I fall in love with songs, tunes, ideas even. They run through my head on different levels constantly, but sometimes if I put bow to string, strike a chord on the piano, or put pen to paper only then does that idea or song really make sense to me. I have to write it to know it, I have to sing it to hear it, but first I have to let it take me somewhere internally. I watch how that idea or song makes me feel. I wish I understood better how this experience is connected to the spirit; to God. How does the spirit work within the creative act? I believe Quaker practice has helped me incorporate the skill of centering or finding that quiet voice within, and transferring that practice into my creative life. Indeed, I feel they are same. There have been times when I felt as though I was burning with inspiration. After all, the Webster’s initial definition of inspiration suggests that one is divinely charged in their act. (Now if that ain’t a huge chunk to bite off when a person is trying to make a go of it! ) The intriguing notion however is that the spark must begin in the individual, infused with all their unique gifts and idiosyncrasies. Two people will look at the same landscape or hear the same song and their responses might evolve into day and night – branching into opposite directions. One might be prompted to create from the experience, the other may simply gather nothing. And more acutely, where one musician might be devastated by life circumstances, i.e., illness or deafness, Beethoven, out of his own tragedy found the inspiration to produce the Ninth Symphony, an enduring piece of musical composition.

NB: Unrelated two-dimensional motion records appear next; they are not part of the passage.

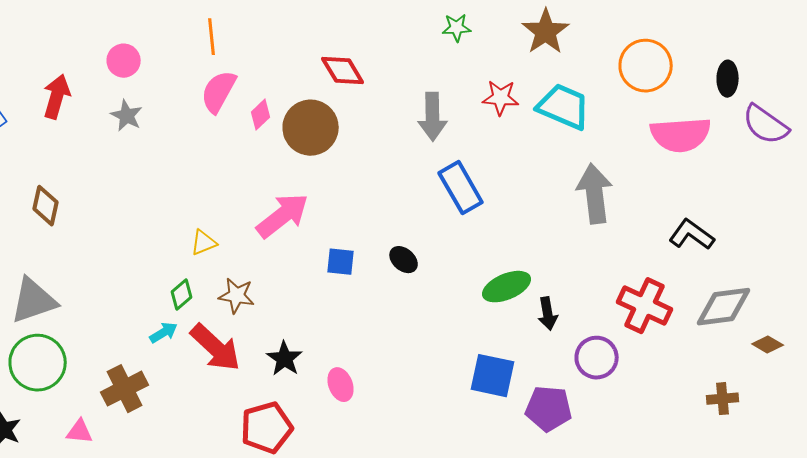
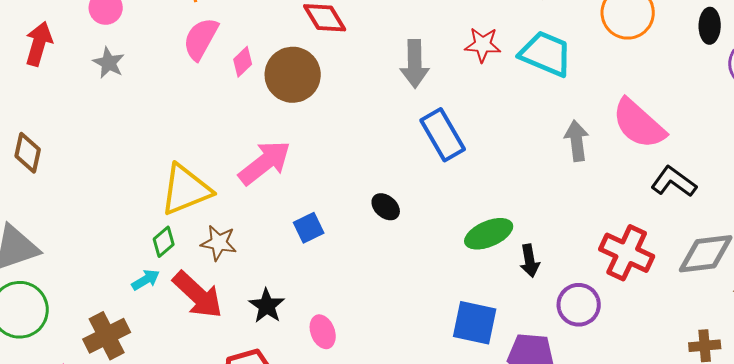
pink semicircle: (681, 135) -> (639, 124), moved, turned 46
gray arrow: (595, 194) -> (577, 141), size x0.7
yellow triangle: (204, 243) -> (186, 190), size x2.0
blue square: (341, 262) -> (309, 228), moved, turned -32

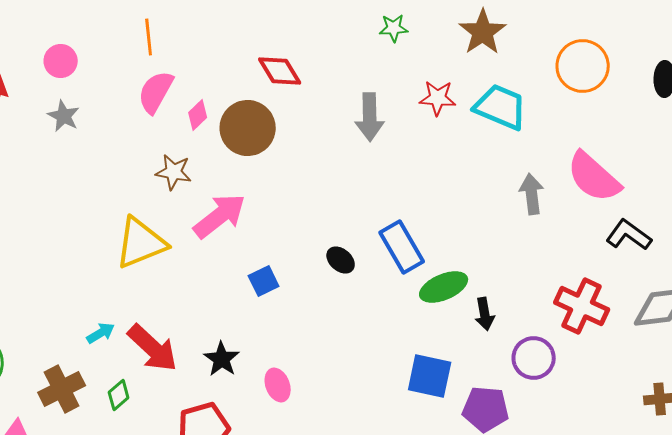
blue rectangle: (443, 135) -> (402, 247), moved
green diamond: (164, 242) -> (119, 395), moved
brown star: (219, 243) -> (174, 172), moved

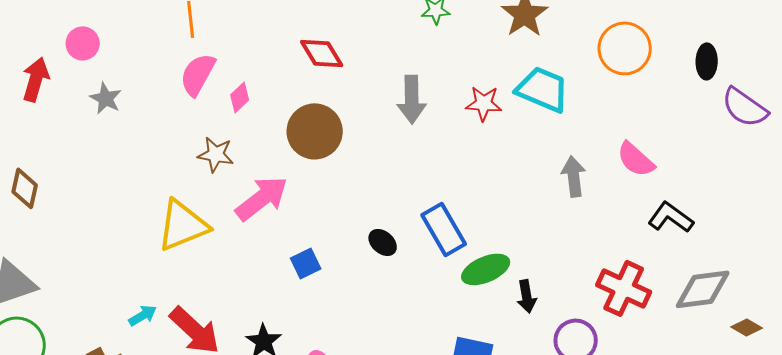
pink circle: (61, 61) -> (83, 43), moved
red star: (438, 98) -> (484, 103), moved
brown circle: (248, 128) -> (315, 131), moved
pink semicircle: (594, 177) -> (636, 159), size x0.7

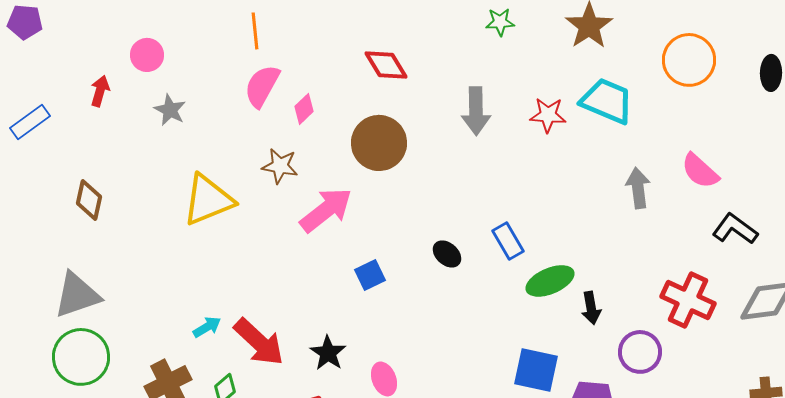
red arrow: (36, 79) -> (100, 91), size x0.7
yellow triangle: (183, 225) -> (208, 200), moved
blue rectangle: (444, 229) -> (508, 241), size x0.7

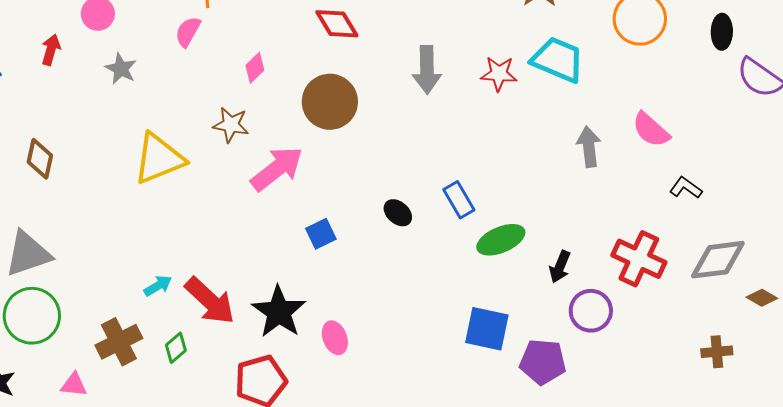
pink semicircle: (262, 86) -> (188, 32), moved, size x0.7
black L-shape: (735, 229) -> (686, 188), size x0.7
black arrow: (591, 308) -> (560, 267), moved, turned 32
black star: (328, 353) -> (279, 312), size x1.5

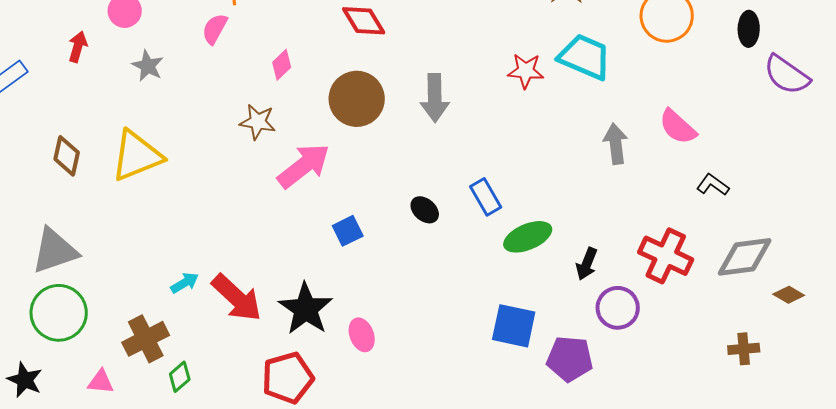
gray arrow: (427, 70) -> (435, 98), moved
yellow triangle: (159, 159) -> (137, 156), moved
green diamond: (176, 348) -> (180, 377), moved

And then there are the shallow periods where the spark is only that, a spark, and not a fire. Those little sparks are quite valuable however, because they occur far more frequently than the larger flames, but very often the sparks are also accompanied by self doubt. I fancy that this annoying emotion must be just like those flies which hang around the stream when I am fishing. I have my rod in hand, the bait is perfectly arranged on the hook, I have intuitively sensed that my fish is in that lovely, deep pool on the other side of the creek. Two massive rocks form a pool at the bottom of a small, crystalline waterfall and in its green depths I can see my trout. I cast, and all of a sudden this stupid, huge black deer fly starts going for me. Bzzz, bzzzz, wahoozzz I can’t shake it off. I’m contorting all over the place trying to avoid him. He’s infuriating. And the trout is nearly ready to bite, I can feel him swimming downstream following my bait… Bzzzz: I don’t have the chops, I don’t know enough, I’m not skilled enough, I’m not fluent enough… Bzzzz, bzzzzzz.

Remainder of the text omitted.